XML Information Set Requirements, W3C Note 18-February-1999

Rick Jelliffe ricko at allette.com.au
Sat Feb 20 14:19:35 GMT 1999


From: Simon St.Laurent <simonstl at simonstl.com>

>  Paul pours cold water on having the Infoset
>group ponder anything new, and James says he'll be disappointed because
XML
>is no longer focused on its original problem set.

No, Paul just said that the Info Set group are not charged with doing
anything new, just with documenting what exists. And James said he
doesnt want anything that may impede XML's usefulness, not that new uses
are not welcome.  (pauses to spit out some squid from the supposed
"coconut bun"...yuch)

Indeed, I am sure that ISO SC34 would be very interested in
well-reasoned extensions/simplifications/alterations of SGML which have
industry support, test implementations, and  which move or optimise SGL
for other classes of distribution media. Now that the spec is out,
everyone who needs something else will try to change it; but it may be
better to use the particular tradeoffs of the other medium to create an
entirely new (SGML-based, XML-influenced) language or notation(rather
like that XML-in-ASN.1 that some of the telecomms people have proposed).

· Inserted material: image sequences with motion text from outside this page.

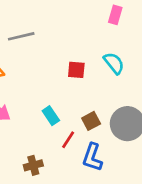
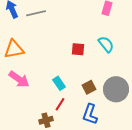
gray line: (21, 36) -> (36, 13), moved
red line: (68, 140) -> (60, 104), moved

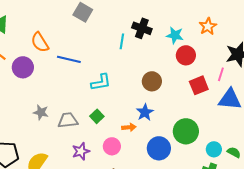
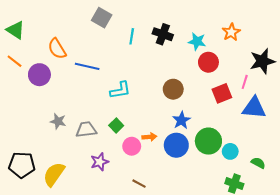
cyan line: (122, 41) -> (132, 36), moved
blue star: (145, 112) -> (181, 120), moved
pink circle: (112, 146) -> (132, 146), moved
blue circle: (159, 148) -> (176, 145), moved
cyan circle: (214, 149) -> (230, 151), moved

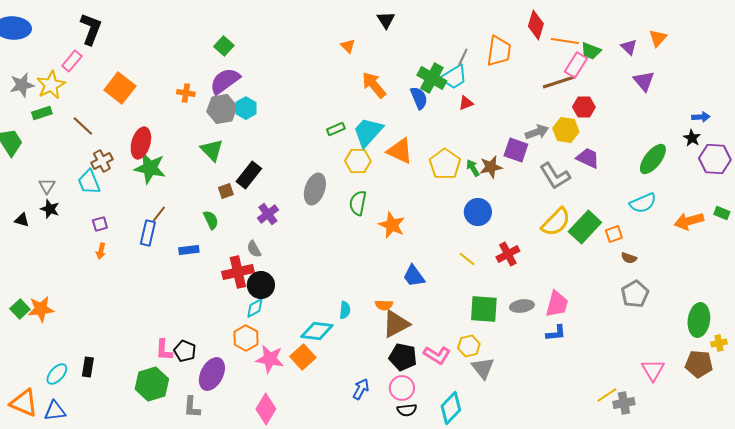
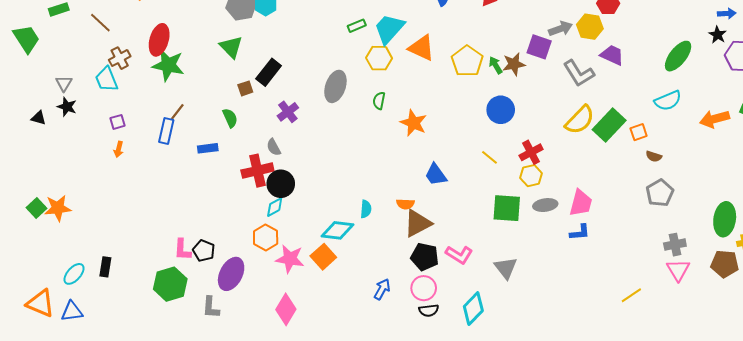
green semicircle: (358, 203) -> (379, 101), size x0.7
yellow hexagon: (469, 346) -> (531, 176), moved
gray cross: (624, 403) -> (675, 245), moved

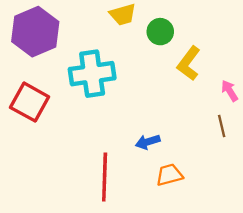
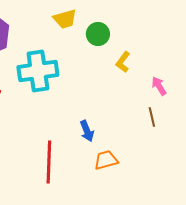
yellow L-shape: (189, 63) -> (123, 62), size x0.7
blue arrow: (148, 142) -> (87, 131), turned -95

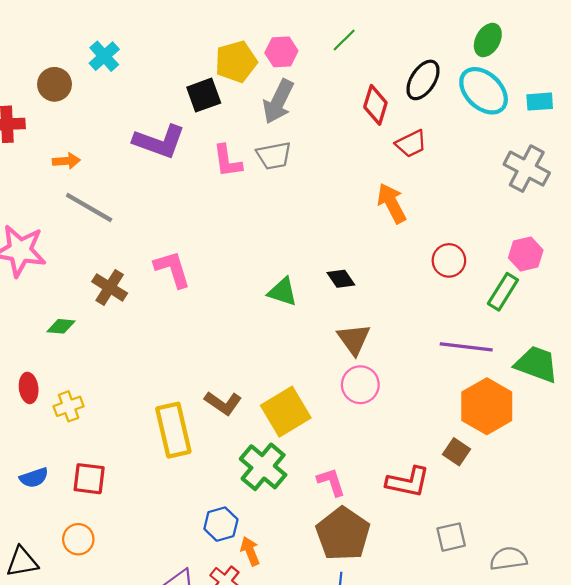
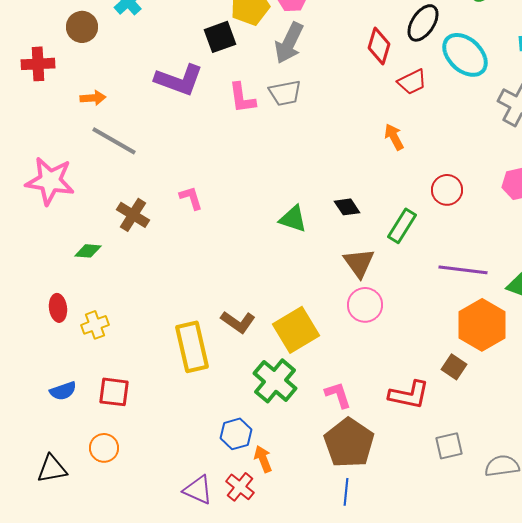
cyan ellipse: (484, 91) -> (465, 55), moved
orange arrow: (392, 203) -> (394, 137), size x0.7
pink L-shape: (172, 269) -> (191, 198), size x0.7
green rectangle: (503, 292) -> (402, 226), moved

>If you take the stance that XML is about documents and only about
>documents, it may seem that these proposals for XML are in competition
with
>document-oriented applications.

Do you mean "documents" (packages of structured information) or
"electronic publishing"? I think you mean the latter.

XML-like SGML has been used for years in applications other than
publishing: someone told me that Xerox have used an XML-like syntax to
deliver copier diagnostics to repairmens' PDAs for almost 10 years now.
(Can anyone confirm this?)

HyTime was encouraged in part because of CIA interest in languages for
orchestrating satellite movements, I have been told, too. Indeed, HyTime
grew out of a desire to formally analyse performances of music.

Music performances, satellite movements, diagnostic data: these are not
"publications" but they all can be "documents".